Esto ocurrió el miércoles 7 de septiembre de 1994. Rail avisó a su veterinario, un hombre alto llamado Peter Reid, sobrio y profesional, que acudió a examinar a la yegua. Había pasado a ocupar su propia cuadra en el establo, un compartimento con paredes de bloques de hormigón y suelo de arena, a poca distancia del resto de caballos de Rail. El doctor Reid no detectó secreciones nasales u oculares, ni síntomas de dolor, pero Drama Series era un pálido reflejo de su robusto aspecto habitual. La palabra con la que la describió fue «deprimida», que en la jerga veterinaria hace referencia a una dolencia física, no psicológica. Tenía tanto la temperatura como el pulso elevados. Reid notó que la yegua tenía la cara hinchada. Le abrió la boca para examinarle las encías y vio restos de la zanahoria rallada que el animal no había querido o podido tragar; le inyectó antibióticos y analgésicos. A continuación, se fue a casa. A las cuatro de la mañana, lo despertó una llamada. Drama Series se había escapado de su cuadra, se había desplomado en el picadero y estaba muriéndose.

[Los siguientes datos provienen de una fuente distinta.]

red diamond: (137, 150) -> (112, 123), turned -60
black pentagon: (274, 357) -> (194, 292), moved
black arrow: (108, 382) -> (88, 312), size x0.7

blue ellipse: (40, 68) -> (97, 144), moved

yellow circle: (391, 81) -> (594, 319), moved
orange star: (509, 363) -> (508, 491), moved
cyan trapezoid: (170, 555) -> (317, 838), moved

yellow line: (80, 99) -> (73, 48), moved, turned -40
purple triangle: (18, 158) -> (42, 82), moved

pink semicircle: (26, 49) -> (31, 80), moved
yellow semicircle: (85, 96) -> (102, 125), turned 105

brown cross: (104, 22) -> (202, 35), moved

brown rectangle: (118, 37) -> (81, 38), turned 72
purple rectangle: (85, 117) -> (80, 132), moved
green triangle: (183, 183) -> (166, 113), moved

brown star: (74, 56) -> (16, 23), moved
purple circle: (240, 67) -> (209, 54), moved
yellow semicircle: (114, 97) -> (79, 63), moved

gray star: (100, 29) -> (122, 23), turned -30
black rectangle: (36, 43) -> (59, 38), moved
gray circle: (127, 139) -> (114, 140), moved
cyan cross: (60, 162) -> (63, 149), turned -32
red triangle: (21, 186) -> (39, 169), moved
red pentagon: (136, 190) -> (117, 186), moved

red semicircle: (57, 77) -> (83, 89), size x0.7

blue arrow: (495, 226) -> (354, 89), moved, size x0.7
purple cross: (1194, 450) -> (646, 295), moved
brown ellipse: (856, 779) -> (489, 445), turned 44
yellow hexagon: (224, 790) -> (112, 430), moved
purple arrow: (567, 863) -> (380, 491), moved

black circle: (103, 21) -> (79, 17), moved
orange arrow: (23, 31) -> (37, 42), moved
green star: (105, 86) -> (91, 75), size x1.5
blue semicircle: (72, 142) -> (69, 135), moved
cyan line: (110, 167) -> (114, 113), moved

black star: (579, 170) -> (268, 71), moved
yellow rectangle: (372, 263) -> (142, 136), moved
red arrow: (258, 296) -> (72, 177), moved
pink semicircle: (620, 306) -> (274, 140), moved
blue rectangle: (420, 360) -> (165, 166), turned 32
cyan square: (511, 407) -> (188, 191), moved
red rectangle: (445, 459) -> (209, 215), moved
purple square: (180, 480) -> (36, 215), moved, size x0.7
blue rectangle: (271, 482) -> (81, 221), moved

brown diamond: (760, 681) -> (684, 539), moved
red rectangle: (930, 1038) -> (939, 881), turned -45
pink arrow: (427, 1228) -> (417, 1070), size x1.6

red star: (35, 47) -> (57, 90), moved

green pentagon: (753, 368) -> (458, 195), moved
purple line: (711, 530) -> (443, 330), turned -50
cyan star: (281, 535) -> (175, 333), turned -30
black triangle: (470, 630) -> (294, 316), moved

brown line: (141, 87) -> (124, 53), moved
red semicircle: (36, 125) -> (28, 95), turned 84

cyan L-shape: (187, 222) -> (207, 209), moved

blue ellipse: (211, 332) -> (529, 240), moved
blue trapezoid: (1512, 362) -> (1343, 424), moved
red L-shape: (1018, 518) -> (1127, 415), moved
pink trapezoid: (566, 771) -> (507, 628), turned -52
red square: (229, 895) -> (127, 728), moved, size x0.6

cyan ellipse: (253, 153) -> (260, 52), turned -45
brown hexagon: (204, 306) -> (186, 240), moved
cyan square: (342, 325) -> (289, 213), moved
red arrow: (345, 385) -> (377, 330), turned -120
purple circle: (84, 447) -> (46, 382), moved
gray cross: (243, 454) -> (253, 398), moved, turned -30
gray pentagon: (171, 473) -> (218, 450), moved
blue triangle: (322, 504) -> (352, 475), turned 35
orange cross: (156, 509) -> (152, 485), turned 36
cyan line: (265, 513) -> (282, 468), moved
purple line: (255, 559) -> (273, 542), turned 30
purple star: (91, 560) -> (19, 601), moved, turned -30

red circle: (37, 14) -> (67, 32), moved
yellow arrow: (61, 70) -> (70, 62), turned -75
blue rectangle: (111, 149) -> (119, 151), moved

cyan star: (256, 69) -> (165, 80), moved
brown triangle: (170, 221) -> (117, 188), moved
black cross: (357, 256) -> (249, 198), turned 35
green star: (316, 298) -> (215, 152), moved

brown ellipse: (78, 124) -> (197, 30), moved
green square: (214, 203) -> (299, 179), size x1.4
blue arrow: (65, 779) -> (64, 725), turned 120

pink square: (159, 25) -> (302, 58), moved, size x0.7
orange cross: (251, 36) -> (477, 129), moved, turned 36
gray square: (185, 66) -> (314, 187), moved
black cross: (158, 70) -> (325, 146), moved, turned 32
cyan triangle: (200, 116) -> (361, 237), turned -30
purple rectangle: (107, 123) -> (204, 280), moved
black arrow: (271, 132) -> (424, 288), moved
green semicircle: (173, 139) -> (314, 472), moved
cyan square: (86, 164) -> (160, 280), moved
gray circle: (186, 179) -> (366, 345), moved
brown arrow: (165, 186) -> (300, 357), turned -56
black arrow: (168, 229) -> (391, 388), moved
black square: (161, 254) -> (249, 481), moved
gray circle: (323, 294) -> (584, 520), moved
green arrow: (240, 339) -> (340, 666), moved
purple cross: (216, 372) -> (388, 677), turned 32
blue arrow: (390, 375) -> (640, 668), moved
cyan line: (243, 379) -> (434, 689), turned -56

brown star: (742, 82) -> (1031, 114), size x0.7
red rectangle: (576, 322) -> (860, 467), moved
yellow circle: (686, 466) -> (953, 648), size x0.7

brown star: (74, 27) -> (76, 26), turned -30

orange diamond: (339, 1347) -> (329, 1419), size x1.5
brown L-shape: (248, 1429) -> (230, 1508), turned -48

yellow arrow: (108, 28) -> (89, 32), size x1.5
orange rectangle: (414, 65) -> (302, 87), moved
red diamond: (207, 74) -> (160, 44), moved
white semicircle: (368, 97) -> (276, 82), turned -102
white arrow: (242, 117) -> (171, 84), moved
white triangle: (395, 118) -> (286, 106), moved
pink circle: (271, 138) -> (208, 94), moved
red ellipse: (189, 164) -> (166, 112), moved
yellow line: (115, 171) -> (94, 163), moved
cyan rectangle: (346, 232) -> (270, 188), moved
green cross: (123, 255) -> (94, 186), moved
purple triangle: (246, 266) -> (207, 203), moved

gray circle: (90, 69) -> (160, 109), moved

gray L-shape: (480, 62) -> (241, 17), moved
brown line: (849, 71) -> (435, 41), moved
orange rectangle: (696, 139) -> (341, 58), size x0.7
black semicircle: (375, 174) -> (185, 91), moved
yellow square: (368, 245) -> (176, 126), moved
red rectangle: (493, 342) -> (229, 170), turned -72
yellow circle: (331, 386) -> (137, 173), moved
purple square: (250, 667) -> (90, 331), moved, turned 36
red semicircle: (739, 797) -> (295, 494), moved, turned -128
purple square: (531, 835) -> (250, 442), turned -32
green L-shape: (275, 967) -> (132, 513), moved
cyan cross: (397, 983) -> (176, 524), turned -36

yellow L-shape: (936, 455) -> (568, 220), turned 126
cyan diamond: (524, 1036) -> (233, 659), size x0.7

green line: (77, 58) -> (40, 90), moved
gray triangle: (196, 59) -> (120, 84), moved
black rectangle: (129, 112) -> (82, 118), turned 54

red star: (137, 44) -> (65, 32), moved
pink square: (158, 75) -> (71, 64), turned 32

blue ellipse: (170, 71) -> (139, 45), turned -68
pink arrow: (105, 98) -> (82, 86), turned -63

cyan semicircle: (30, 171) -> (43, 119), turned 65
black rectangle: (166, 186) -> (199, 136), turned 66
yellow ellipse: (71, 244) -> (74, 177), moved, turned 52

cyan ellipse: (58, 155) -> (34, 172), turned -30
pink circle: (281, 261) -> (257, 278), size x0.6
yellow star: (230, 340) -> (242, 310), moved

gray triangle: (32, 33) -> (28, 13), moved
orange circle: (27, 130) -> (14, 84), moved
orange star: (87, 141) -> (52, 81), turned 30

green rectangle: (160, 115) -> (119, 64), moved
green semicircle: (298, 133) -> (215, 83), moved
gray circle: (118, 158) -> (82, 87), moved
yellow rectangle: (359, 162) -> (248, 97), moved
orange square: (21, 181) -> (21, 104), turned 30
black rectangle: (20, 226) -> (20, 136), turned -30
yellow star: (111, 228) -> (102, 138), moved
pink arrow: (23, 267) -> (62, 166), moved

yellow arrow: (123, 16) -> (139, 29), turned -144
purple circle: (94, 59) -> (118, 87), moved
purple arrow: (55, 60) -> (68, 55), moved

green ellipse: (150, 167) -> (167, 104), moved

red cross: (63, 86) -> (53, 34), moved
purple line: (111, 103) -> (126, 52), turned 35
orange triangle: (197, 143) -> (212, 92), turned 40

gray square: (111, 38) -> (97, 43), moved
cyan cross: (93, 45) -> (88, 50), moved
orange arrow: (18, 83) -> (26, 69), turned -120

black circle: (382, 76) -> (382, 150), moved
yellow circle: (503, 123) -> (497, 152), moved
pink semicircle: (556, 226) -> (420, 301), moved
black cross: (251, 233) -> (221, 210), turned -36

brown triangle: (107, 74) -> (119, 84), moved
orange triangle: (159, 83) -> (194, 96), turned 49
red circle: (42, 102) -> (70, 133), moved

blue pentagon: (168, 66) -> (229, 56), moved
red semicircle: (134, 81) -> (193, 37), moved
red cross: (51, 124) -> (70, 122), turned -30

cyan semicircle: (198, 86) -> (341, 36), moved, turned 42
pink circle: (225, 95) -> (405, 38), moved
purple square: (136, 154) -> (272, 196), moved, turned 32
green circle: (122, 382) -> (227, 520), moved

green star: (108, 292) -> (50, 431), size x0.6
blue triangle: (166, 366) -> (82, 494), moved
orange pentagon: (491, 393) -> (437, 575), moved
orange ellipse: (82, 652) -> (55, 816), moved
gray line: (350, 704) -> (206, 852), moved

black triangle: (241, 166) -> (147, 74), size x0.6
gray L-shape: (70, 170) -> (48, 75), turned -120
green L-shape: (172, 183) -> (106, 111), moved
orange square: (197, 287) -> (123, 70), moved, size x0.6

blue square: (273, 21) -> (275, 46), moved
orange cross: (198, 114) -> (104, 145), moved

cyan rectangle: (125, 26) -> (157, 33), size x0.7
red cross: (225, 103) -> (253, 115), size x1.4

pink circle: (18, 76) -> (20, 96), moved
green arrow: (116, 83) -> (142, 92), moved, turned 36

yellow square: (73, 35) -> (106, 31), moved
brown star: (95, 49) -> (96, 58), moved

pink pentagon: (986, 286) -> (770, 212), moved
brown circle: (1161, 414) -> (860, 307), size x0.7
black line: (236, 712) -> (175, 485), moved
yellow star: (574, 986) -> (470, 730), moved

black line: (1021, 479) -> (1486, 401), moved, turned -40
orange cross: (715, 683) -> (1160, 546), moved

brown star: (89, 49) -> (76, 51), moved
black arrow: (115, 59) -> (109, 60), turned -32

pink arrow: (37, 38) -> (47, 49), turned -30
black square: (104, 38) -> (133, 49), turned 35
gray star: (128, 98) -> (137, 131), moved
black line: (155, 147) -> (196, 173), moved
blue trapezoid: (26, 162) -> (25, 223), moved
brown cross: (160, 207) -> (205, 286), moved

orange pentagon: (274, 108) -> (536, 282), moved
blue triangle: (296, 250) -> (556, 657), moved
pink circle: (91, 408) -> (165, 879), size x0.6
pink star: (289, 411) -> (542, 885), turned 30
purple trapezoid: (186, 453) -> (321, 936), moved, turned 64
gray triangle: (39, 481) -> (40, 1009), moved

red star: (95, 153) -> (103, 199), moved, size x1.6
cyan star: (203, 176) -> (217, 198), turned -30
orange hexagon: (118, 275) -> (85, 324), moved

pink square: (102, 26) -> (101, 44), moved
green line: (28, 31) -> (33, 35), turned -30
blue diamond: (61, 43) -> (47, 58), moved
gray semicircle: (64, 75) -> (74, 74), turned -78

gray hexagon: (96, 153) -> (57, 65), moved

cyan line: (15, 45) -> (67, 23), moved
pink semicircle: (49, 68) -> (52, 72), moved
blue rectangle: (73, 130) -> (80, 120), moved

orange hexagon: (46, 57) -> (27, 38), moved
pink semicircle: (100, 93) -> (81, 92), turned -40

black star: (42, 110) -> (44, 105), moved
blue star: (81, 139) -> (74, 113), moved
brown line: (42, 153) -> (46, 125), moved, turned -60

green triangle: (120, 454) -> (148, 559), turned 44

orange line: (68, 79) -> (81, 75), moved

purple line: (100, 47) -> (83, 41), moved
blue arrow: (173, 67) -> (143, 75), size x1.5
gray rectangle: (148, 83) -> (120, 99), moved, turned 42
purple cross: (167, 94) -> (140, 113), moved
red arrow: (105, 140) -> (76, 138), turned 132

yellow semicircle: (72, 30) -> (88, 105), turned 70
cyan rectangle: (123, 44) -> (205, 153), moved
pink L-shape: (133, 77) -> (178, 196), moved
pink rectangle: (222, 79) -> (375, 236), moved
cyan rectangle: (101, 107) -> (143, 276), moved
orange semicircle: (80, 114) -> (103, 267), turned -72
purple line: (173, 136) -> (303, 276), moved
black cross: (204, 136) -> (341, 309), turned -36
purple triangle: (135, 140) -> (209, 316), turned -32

Reid corrió hacia los establos, pero al llegar la encontró ya muerta. Había sido rápido y desagradable. Cada vez más nerviosa a medida que empeoraba su estado, había salido dando tumbos mientras la puerta de la cuadra estaba abierta, se había caído varias veces, se había desgarrado la pierna hasta el hueso, se había levantado y había vuelto a caerse en el prado delantero, hasta que un mozo del establo la había inmovilizado para su propia seguridad fijándola al suelo. Presa de la desesperación, Drama Series se zafó de sus ataduras y se estrelló contra un montón de ladrillos. Entre el mozo y Rail consiguieron volver a inmovilizarla, y este le limpió una secreción espumosa que le salía de los orificios nasales —intentando ayudarla a respirar— justo antes de que muriese. Reid inspeccionó el cuerpo y vio que aún le salía espuma líquida de los orificios nasales, pero no hizo una autopsia porque Vic Rail no podía permitirse el lujo de ser tan curioso y, más en general, porque nadie podía prever que se produciría una emergencia sanitaria en la que cualquier información, por mínima que fuera, sería crucial. Sin mayores contemplaciones, el transportista habitual llevó el cadáver de Drama Series al basurero donde acababan todos los caballos de Brisbane.